Let us move ahead with another example which says that there is a bead which is placed over a rod which is hinged at one end. Now, this bead is at a distance of r from the hinge and the rod is rotating with the constant angular acceleration of alpha. We are also given that there is a coefficient of friction between the rod and the bead and the value is Mu. We have to find out the value of time and the angle after which the bead starts slipping and we have to neglect the gravity in this particular question.

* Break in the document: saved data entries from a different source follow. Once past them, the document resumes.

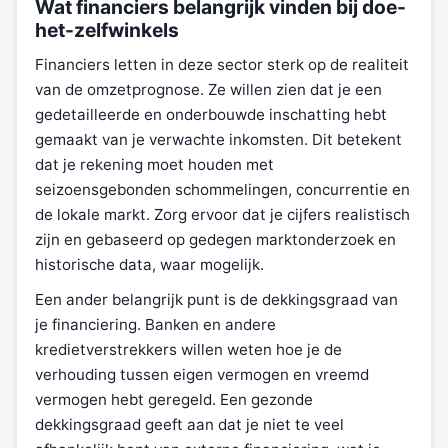
Wat financiers belangrijk vinden bij doe-
het-zelfwinkels
Financiers letten in deze sector sterk op de realiteit
van de omzetprognose. Ze willen zien dat je een
gedetailleerde en onderbouwde inschatting hebt
gemaakt van je verwachte inkomsten. Dit betekent
dat je rekening moet houden met
seizoensgebonden schommelingen, concurrentie en
de lokale markt. Zorg ervoor dat je cijfers realistisch
zijn en gebaseerd op gedegen marktonderzoek en
historische data, waar mogelijk.
Een ander belangrijk punt is de dekkingsgraad van
je financiering. Banken en andere
kredietverstrekkers willen weten hoe je de
verhouding tussen eigen vermogen en vreemd
vermogen hebt geregeld. Een gezonde
dekkingsgraad geeft aan dat je niet te veel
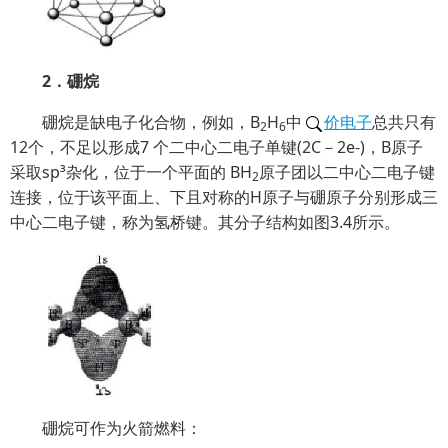
2．硼烷
硼烷是缺电子化合物，例如，B
H
中
价电子
总共只有
2
6
12个，不足以形成7 个二中心二电子单键(2C－2e-)，B原子
采取sp³杂化，位于一个平面的 BH
原子团以二中心二电子键
2
连接，位于该平面上、下且对称的H原子与硼原子分别形成三
中心二电子键，称为氢桥键。其分子结构如图3.4所示。
硼烷可作为火箭燃料：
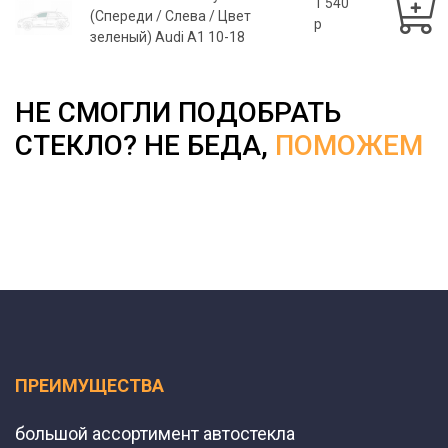
1 540
(Спереди / Слева / Цвет
p
зеленый) Audi A1 10-18
НЕ СМОГЛИ ПОДОБРАТЬ
СТЕКЛО? НЕ БЕДА,
ПОМОЖЕМ
ПРЕИМУЩЕСТВА
большой ассортимент автостекла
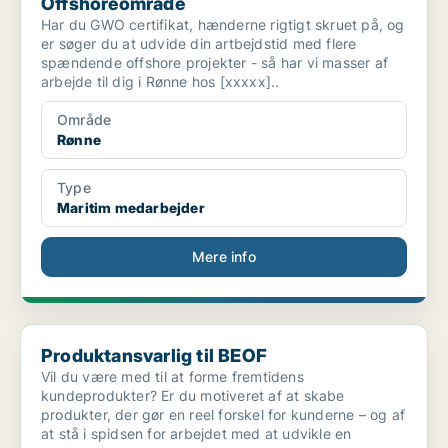
Offshoreområde
Har du GWO certifikat, hænderne rigtigt skruet på, og
er søger du at udvide din artbejdstid med flere
spændende offshore projekter - så har vi masser af
arbejde til dig i Rønne hos [xxxxx]..
Område
Rønne
Type
Maritim medarbejder
Mere info
Produktansvarlig til BEOF
Produktansvarlig til BEOF
Vil du være med til at forme fremtidens
kundeprodukter? Er du motiveret af at skabe
produkter, der gør en reel forskel for kunderne – og af
at stå i spidsen for arbejdet med at udvikle en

Let us try to visualise what is happening in this particular case. The rod is actually rotating horizontally in this fashion and we can conclude that the bead would be moving in a circle of radius r before it starts slipping. So, if we try to view this particular motion from the top end, we will get the motion of the rod looks something like, so we can conclude that the bead is moving in the circle of radius r. And for a particle to move in a circle, what is required is a radial force and this radial force should be equal to m omega square r that means if it has a angular acceleration then we can conclude that the bead would also experience tangential force which is equal to m into alpha r. Now, what provides this bead the radial force? There is no gravity and the normal reaction would provide the tangential force. So, the friction in this particular case provides the necessary centripetal force, the radial force. Therefore we can write down m omega square r is equal to f which is equal to Mu N, let us mark this equation as one. Also we will discuss that the tangential force is provided by the normal reaction. And thus we can say that m alpha r is equal to N, this is our second equation. Now, if we divide the equation one and two, what we will get is the value of Mu the coefficient of friction is equal to omega square r divided by alpha r. Now, what we can conclude from here is the value of omega is equal to under root Mu into alpha. So, this is the value of omega where the bead would actually start slipping, why, because after this omega the friction would not be able to provide the necessary centripetal force. The value of friction would be less than the required value. So, what we will do is, now we have to find out the value of time and angle. We will use the fact that we can use the three equations of motion for the constant angular acceleration, where the first equation is omega is equal to omega 0 plus alpha t which gives us the value of t to be equal to under root of Mu by alpha. Now, using the third equation we get omega square is equal omega 0 square plus 2 alpha theta which gives us the value of angle to be equal to under root of Mu by 2. These two values are the final answer to this particular example.

I hope you have understood the module. We will continue our discussion on circular motion, thank you.